14578 Thu, 05/29/2008 - 3:39pm
The domestic housing downturn, which has had a predictably harsh impact on retail sales of home furnishings in general, has finally put a dent in imports of lighting fixtures.
That is somewhat surprising, because imports to this country do not necessarily follow the trajectory of retail sales. A steadily weakening U.S. currency requires importers to spend more for even the same amount of units they took in the year before: the weaker the dollar, the more are needed to buy goods.
Nevertheless, data from the U.S. Commerce Department show that U.S. imports of the category in 2007 dropped more than 7 percent, measured in dollars; that is the first decline since 2001, a year in which the country was mired in recession. In one year, the United States went from importing $1.93 billion dollars worth down to $1.78 billion.
Among the 10 leading countries exporting their fixtures to the U.S. market, no fewer than eight reported declines. Canada, which is eighth on the list, dropped nearly 32 percent in its exports. Hong Kong and Taiwan, third and fourth, respectively, reported declines of more than 28 percent each. Only Italy and the United Kingdom showed an increase in exports.

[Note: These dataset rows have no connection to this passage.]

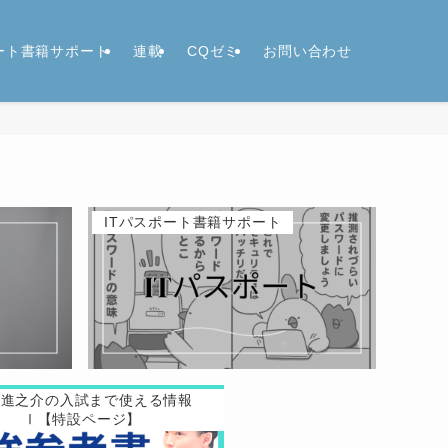
ポート書籍サポート
連載
CQゼミ
お問い合わせ
ITパスポート書籍サポート
原進之介の入試まで使える情報
Ⅰ【特設ページ】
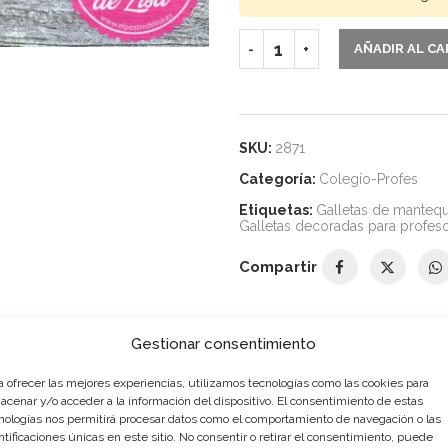
AÑADIR AL C
SKU:
2871
Categoría:
Colegio-Profes
Etiquetas:
Galletas de mantequ
Galletas decoradas para profes
Compartir
Gestionar consentimiento
DESCRIPCIÓN
INFORMACIÓN ADICIONAL
a ofrecer las mejores experiencias, utilizamos tecnologías como las cookies para
acenar y/o acceder a la información del dispositivo. El consentimiento de estas
nologías nos permitirá procesar datos como el comportamiento de navegación o las
ntificaciones únicas en este sitio. No consentir o retirar el consentimiento, puede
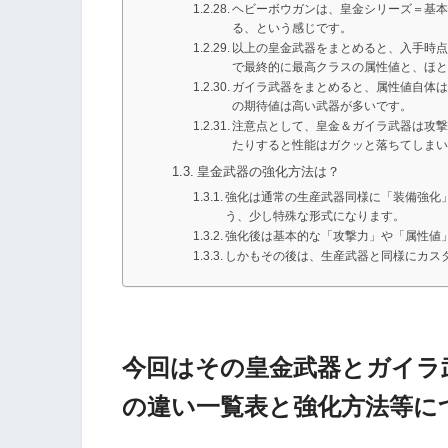
ヘビーボウガンは、皇金シリーズ＝基
る、という感じです。
以上の皇金武器をまとめると、入手時
で最終的に最高クラスの属性値と、ほ
ガイラ武器をまとめると、属性値自体
の期待値は高い武器が多いです。
注意点として、皇金＆ガイラ武器は攻
たりすると性能はガクッと落ちてしま
皇金武器の強化方法は？
強化は通常の生産武器同様に「装備強化
う、少し特殊な形式になります。
強化後は基本的な「攻撃力」や「属性値
しかもその後は、生産武器と同様にカス
今回はその皇金武器とガイラ
の違い一覧表と強化方法等に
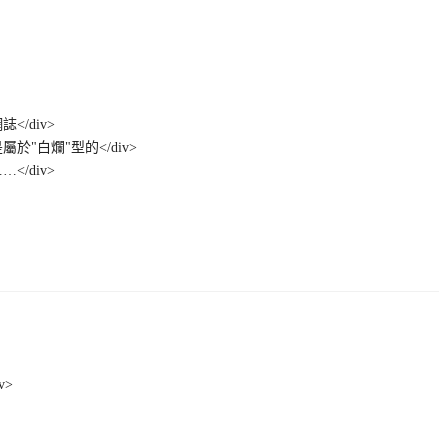
</div>
於"白爛"型的</div>
</div>
v>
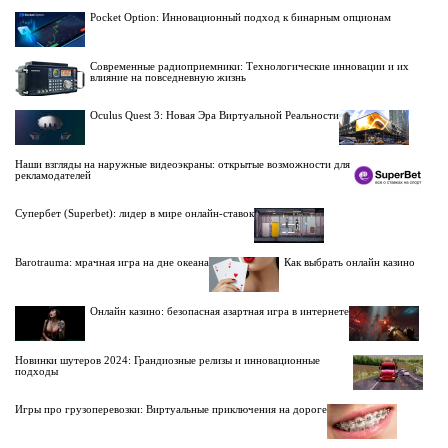
Pocket Option: Инновационный подход к бинарным опционам
Современные радиоприемники: Технологические инновации и их
влияние на повседневную жизнь
Oculus Quest 3: Новая Эра Виртуальной Реальности
Наши взгляды на наружные видеоэкраны: открытые возможности для
рекламодателей
Супербет (Superbet): лидер в мире онлайн-ставок
Barotrauma: мрачная игра на дне океана
Как выбрать онлайн казино
Онлайн казино: безопасная азартная игра в интернете
Новинки шутеров 2024: Грандиозные релизы и инновационные
подходы
Игры про грузоперевозки: Виртуальные приключения на дороге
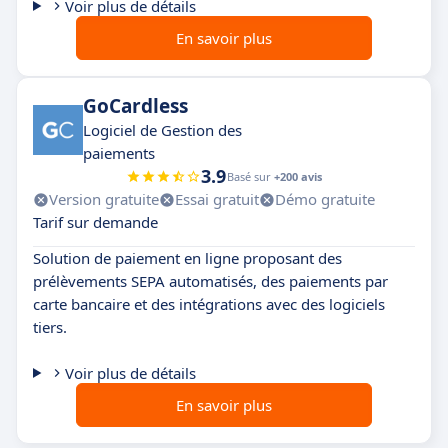
Voir plus de détails
En savoir plus
GoCardless
Logiciel de Gestion des
paiements
3.9
Basé sur
+200 avis
Version gratuite
Essai gratuit
Démo gratuite
Tarif sur demande
Solution de paiement en ligne proposant des
prélèvements SEPA automatisés, des paiements par
carte bancaire et des intégrations avec des logiciels
tiers.
Voir plus de détails
En savoir plus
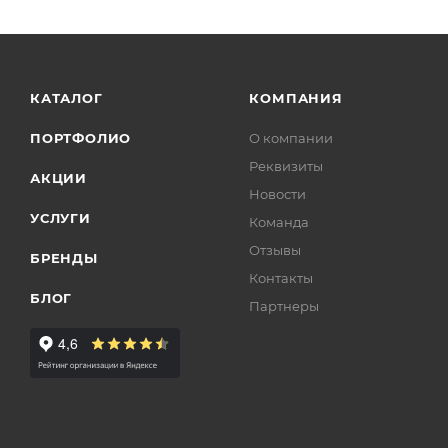
КАТАЛОГ
КОМПАНИЯ
ПОРТФОЛИО
О компании
Реквизиты
АКЦИИ
Новости
УСЛУГИ
Команда
Отзывы
БРЕНДЫ
Контакты
БЛОГ
Партнеры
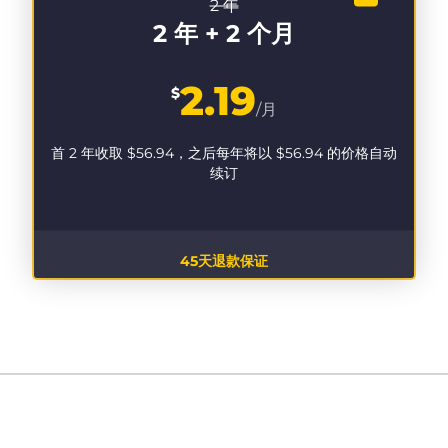
2 年
2 年 + 2 个月
2.19
$
/月
首 2 年收取
$56.94
，之后每年将以
$56.94
的价格自动
续订
45天退款保证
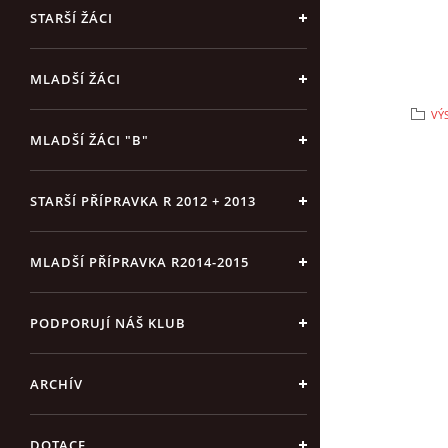
STARŠÍ ŽÁCI
MLADŠÍ ŽÁCI
VÝ
MLADŠÍ ŽÁCI "B"
STARŠÍ PŘÍPRAVKA R 2012 + 2013
MLADŠÍ PŘÍPRAVKA R2014-2015
PODPORUJÍ NÁŠ KLUB
ARCHÍV
DOTACE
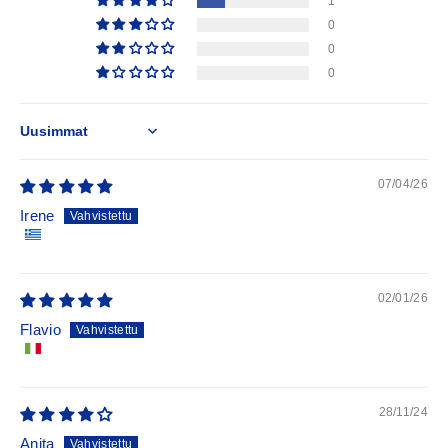
1
0
0
0
Sort by
07/04/26
Irene
02/01/26
Flavio
28/11/24
Anita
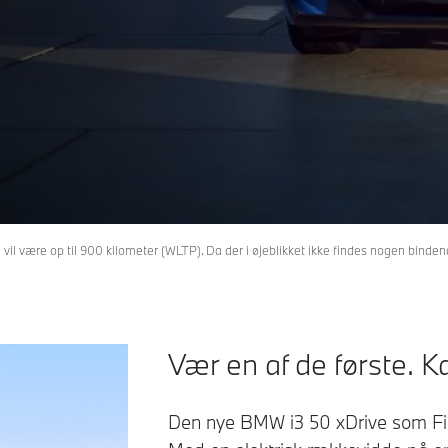
 være op til 900 kilometer (WLTP). Da der i øjeblikket ikke findes nogen binden
Vær en af de første. Ka
Den nye BMW i3 50 xDrive som Firs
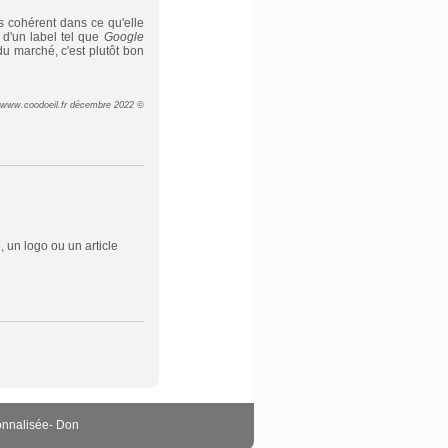
s cohérent dans ce qu'elle
 d'un label tel que
Google
du marché, c'est plutôt bon
 www.coodoeil.fr décembre 2022 ©
 un logo ou un article
onnalisée
-
Don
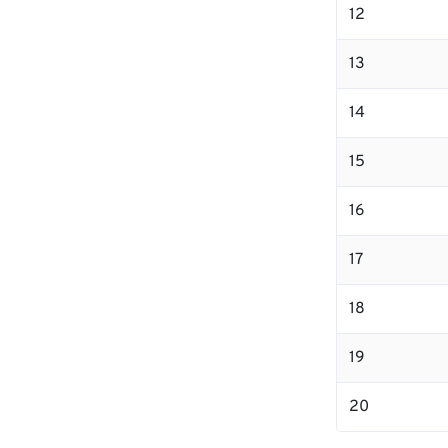
12
13
14
15
16
17
18
19
20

And the decline will most likely deepen this year. Preliminary data for the first quarter, from January to March, show lighting fixture imports down another 11.9 percent from the same period last year. While some of the exporting nations have realized increases so far this year, China, which massively dominates the U.S. import market—accounting for more than eight out of 10 import dollars—saw its exports drop 15.6 percent. That is double the decline experienced by the Asian giant for the full year 2007.
The picture with lamps, which includes bulbs and parts, is somewhat different for 2007, but portables may succumb to the same array of forces as the current year wears on.
For 2007, lamp exports to the United States actually increased, and by a considerable amount: a quarter more than in 2006. The discrepancy may reflect that it is far easier, and less expensive, to purchase a portable lamp than to undertake installation of a fixture.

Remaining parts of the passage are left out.